Source:Bill Musgrave, American Gold Exchange
AustinGold fell 0.8% to close under $1,723 as the dollar rallied again on speculation that the Fed will tighten monetary policy sooner than expected, undercutting alternative stores of value. It was the metal's lowest finish in six months.
In a virtual forum with other central bankers today, Fed Chair Jerome Powell said the current surge in US inflation may extend into next year because of ongoing supply-chain bottlenecks. The inflation rate using the Fed's preferred measure, the so-called PCE, rose 4.2% for the 12 months ending in July, the fastest pace in 30 years.
Powell admitted that negotiating the conflict between high inflation and an underperforming US labor market is the biggest challenge facing the Fed. Raising interest rates to control inflation may, Powell worries, may further weaken job growth in an economy that is still 6 million jobs short of pre-pandemic levels.

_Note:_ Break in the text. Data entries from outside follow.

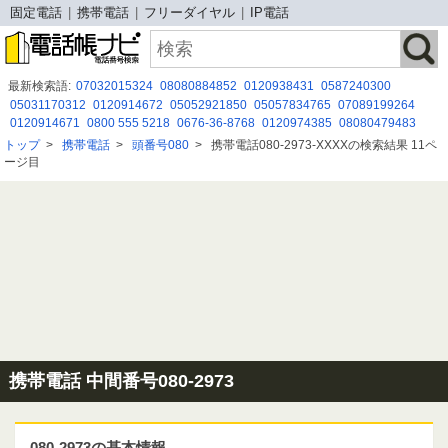
固定電話
携帯電話
フリーダイヤル
IP電話
最新検索語:
07032015324
08080884852
0120938431
0587240300
05031170312
0120914672
05052921850
05057834765
07089199264
0120914671
0800 555 5218
0676-36-8768
0120974385
08080479483
０１２０６８４２６６
0120197319
05088800158
08020591061
トップ
>
携帯電話
>
頭番号080
>
携帯電話080-2973-XXXXの検索結果 11ペ
05068625220
08080479716
0800-300-2530
0252805057
ージ目
0120４０７０７２
08080479254
03-6665-9217
携帯電話 中間番号080-2973
080-2973の基本情報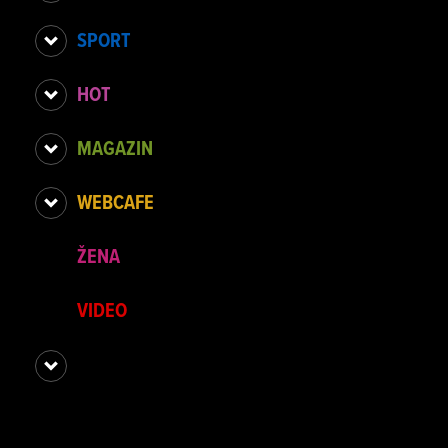
SPORT
HOT
MAGAZIN
WEBCAFE
ŽENA
VIDEO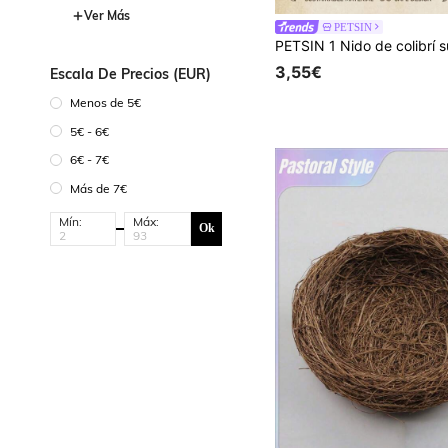
Ver Más
PETSIN
3,55€
Escala De Precios (EUR)
Menos de 5€
5€ - 6€
6€ - 7€
Más de 7€
Mín:
Máx:
Ok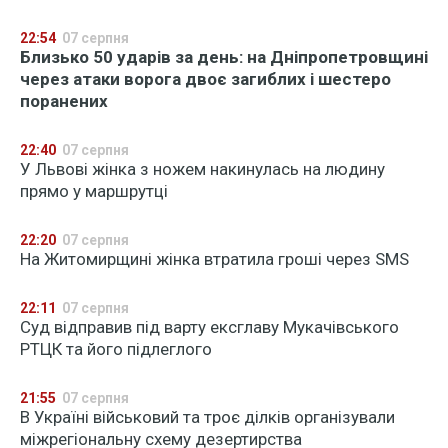
22:54
07 серпня
Близько 50 ударів за день: на Дніпропетровщині
через атаки ворога двоє загиблих і шестеро
поранених
22:40
07 серпня
У Львові жінка з ножем накинулась на людину
прямо у маршрутці
22:20
07 серпня
На Житомирщині жінка втратила гроші через SMS
22:11
07 серпня
Суд відправив під варту ексглаву Мукачівського
РТЦК та його підлеглого
21:55
07 серпня
В Україні військовий та троє ділків організували
міжрегіональну схему дезертирства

The dollar extended its rally, surging another 0.6% to reach a 10-month high on expectations that persistent inflation will force the Fed to tighten rates sometime next year. The buck is up 1.1% this week and 2.1% this quarter, pressuring gold and other commodities by making them pricier in other currencies.
Stemming gold's decline, benchmark 10-year Treasury yields slipped back as investors snapped up bonds for protection from a possible US default after Republican Senators blocked a bill to raise the US debt ceiling.
The other precious metals were sharply lower. Silver plunged 4.4% while platinum and palladium dropped 1.6% and 1.3%, respectively.
At the Comex close: December gold fell $14.60 to $1,722.90; December silver shed 98 cents to $21.49, the lowest close in 14 months; January platinum slid $14.90 to $947; and December palladium dropped $23.90 to $1,830.30 an ounce.